Black Male Engagement's Detroit Grant Winners Announced

Black Male Engagement's Detroit Grant Winners Announced

Ten inspiring black men in Detroit are set to receive a total of $200,000 to further their work in the city.

Black Male Engagement (BME), a project of the Knight and Open Society Foundations with branches in Detroit and Philadelphia, announced its Leadership Award grant winners Monday. Twenty men, 10 in Detroit and 10 in Philadelphia, will receive grants from $5,000 to $40,000 for community projects.

BME (pronounced "be me") launched in August. The initiative offers support and positive reinforcement to black men who are active in their communities, as well as a social network for these men to discuss ideas and experiences. Some 1,065 Detroiters have shared their stories through videos on the organization's website.

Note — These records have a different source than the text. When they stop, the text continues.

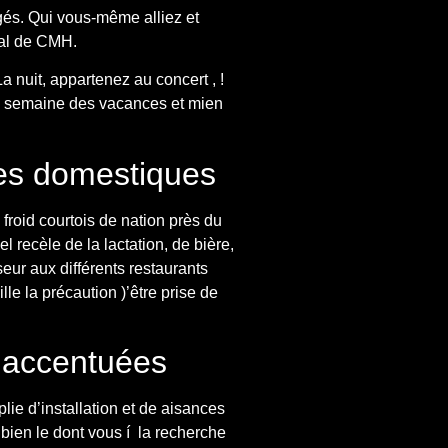
gés. Qui vous-même alliez et
nal de CMH.
 nuit, appartenez au concert , !
de semaine des vacances et mien
mes domestiques
froid courtois de nation près du
 recèle de la lactation, de bière,
seur aux différents restaurants
e la précaution )’être prise de
 accentuées
e d’installation et de aisances
bien le dont vous í la recherche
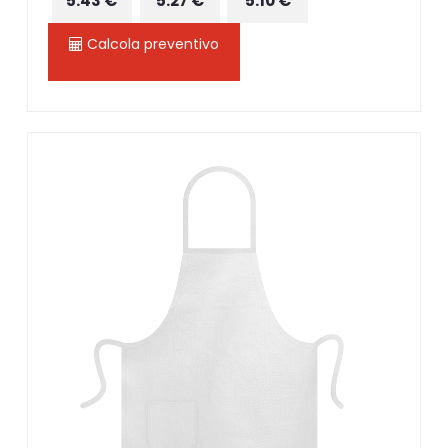
5.43 €
5.27 €
5.10 €
Calcola preventivo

Detroit's leadership award winners include a mentor, a lawyer, former prisoners who now teach literacy and media skills, an LGBT rights activist, entrepreneurs, and one Comeback Kid.

"The 10 BME winners and broader community exemplify Knight Foundation's vision for an informed and engaged Detroit: leaders who make it easier for others to lead," said Rishi Jaitly, Detroit project director for the foundation, in an email to HuffPost.

"There is no cavalry coming to save the day in black communities in America. The answers we're looking for reside right within the hearts, hands and heads of community residents," said Shawn Dove, campaign manager of the Open Society Foundation's Campaign for Black Male Achievement, in a release. "BME recognizes black men and boys as assets to the community, not as problems to be solved, and we're thrilled to be a partner in this strategy."

Detroit's BME winners already may be familiar local figures thanks to their community work. Now, with funding up to $40,000, they'll be able to significantly raise the profiles of their new projects and the communities they serve.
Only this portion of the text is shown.